L’article “Pourquoi et comment engager une démarche de sobriété numérique ?” de TeleCoop (https://www.cairn.info/revue-ecorev-2022-2-page-115.htm?contenu=article) explique quelles sont les petites actions du quotidien à faire pour être plus responsable.

  • Dans un premier temps, on peut limiter notre nombre d’objets connectés, on n’a pas forcément besoin d’une montre connectée par exemple. Il est aussi important de protéger son objet numérique (en mettant une coque, un verre de protection…). De plus dans 75 % des cas, les pannes liées à nos objets sont réparables et elles coûtent moins cher que d’acheter des produits neufs.
  • On peut ensuite faire son “bilan carbone”, plusieurs sites comme (https://www.websitecarbon.com/website/cairn-info-revue-ecorev-2022-2-page-115-htmcontenuarticle/), permettent de calculer les émissions de carbone des sites web. Ainsi, les chiffres indiqués permettent de sensibiliser et d’encourager l’adoption d’approches plus respectueuses de l’environnement dans l’ensemble de l’industrie de la conception Web.
  • Il faut surtout se renseigner soi-même sur les données liées à certaines pratiques. Par exemple, la consommation de données en 4G est jusqu’à 10 fois plus consommatrice en terme d’énergie que la consommation du même volume de données en Wifi. Il faut donc privilégier la Wifi à la 4G.
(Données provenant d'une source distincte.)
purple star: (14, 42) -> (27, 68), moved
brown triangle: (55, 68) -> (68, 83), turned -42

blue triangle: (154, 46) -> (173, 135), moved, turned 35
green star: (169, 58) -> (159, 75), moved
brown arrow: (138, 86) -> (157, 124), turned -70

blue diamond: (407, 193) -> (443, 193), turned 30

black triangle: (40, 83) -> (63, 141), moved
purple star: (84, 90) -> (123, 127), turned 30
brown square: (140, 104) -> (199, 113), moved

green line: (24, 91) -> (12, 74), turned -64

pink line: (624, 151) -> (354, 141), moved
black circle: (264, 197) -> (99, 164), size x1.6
Bien que ces petits exemples soient importants à effectuer, ils sont quasiment inutiles si dans les pratiques collectives rien ne change.

Si ces petits exemples sont importants, ils sont loin d’être utiles s’ils ne s’insèrent pas dans une prise de conscience et de changements de pratiques collectives. Comme dit le diction “un pour tous et tous pour un” ! N’ayez pas peur de militer et de communiquer sur le sujet !
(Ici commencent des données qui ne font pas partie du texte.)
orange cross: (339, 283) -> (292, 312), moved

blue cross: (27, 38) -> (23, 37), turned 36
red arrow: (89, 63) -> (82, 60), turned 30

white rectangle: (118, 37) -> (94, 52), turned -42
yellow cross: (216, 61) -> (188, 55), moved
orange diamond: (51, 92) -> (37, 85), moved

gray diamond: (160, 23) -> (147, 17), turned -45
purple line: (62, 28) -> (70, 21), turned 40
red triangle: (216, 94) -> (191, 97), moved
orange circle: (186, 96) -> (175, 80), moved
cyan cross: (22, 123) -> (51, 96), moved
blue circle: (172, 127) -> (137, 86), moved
Quel avenir pour le numérique responsable ?

L’avenir du numérique responsable dépend de la capacité des différentes parties prenantes (utilisateurs, entreprises et gouvernements) à travailler ensemble pour garantir une utilisation éthique et responsable de la technologie. Néanmoins, le numérique responsable devra dans le futur garantir :

  1. La protection de la vie privée, car les utilisateurs sont de plus en plus conscients de la nécessité de protéger leurs données personnelles et exigent des sites une transparence et une responsabilité accrues en matière de protection des données.
  2. Il faut aussi que les technologies utilisées soient durables. En effet, les entreprises sont de plus en plus conscientes de leur impact environnemental et cherchent à développer des technologies telles que des technologies d’économie d’énergie ou des technologies respectueuses de la vie privée.
  3. Les gouvernements sont de plus en plus conscients de la nécessité de réglementer l’utilisation de la technologie pour protéger les droits des utilisateurs et garantir une utilisation responsable de la technologie. Dans le futur du numérique responsable, plusieurs réglementations devront être mises en place.
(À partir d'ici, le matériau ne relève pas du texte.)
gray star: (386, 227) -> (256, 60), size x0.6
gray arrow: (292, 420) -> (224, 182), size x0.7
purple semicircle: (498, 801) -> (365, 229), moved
En somme, l’avenir du numérique responsable dépend de la capacité de toutes les parties prenantes à travailler ensemble pour garantir une utilisation responsable et éthique de la technologie. Encore une fois, c’est collectivement que cela pourra fonctionner.

Le numérique a profondément transformé notre vie et notre société, apportant de nombreux avantages, mais aussi des défis en matière de responsabilité et d’éthique. Les préoccupations quant à la protection de la vie privée, à l’utilisation responsable des données et à l’impact environnemental de la technologie sont de plus en plus présentes.

Conclusion

Reste à voir comment ça va se passer après, notre opinion à nous en tant que rédactrices est que même si la partie semble mal engagée, nous ne sommes en vérité encore qu’au début, tout reste à faire. Nous finirons sur cette citation métaphorique de Vincent Courboulay : “Aujourd’hui, nous sommes sur une jachère fleurie. Mais auparavant, il a fallu nettoyer le terrain et labourer pour poser les bases. Le travail le plus ingrat a été fait, maintenant les graines peuvent se déployer. Les jardiniers que sont potentiellement l’Etat et l’Union européenne prennent les choses en main et les initiatives se multiplient.” Nous le répétons, le travail ingrat à été fait (en grande parti) et c’est maintenant à nous de rendre honneur à cet héritage tout en respectant notre intégrité.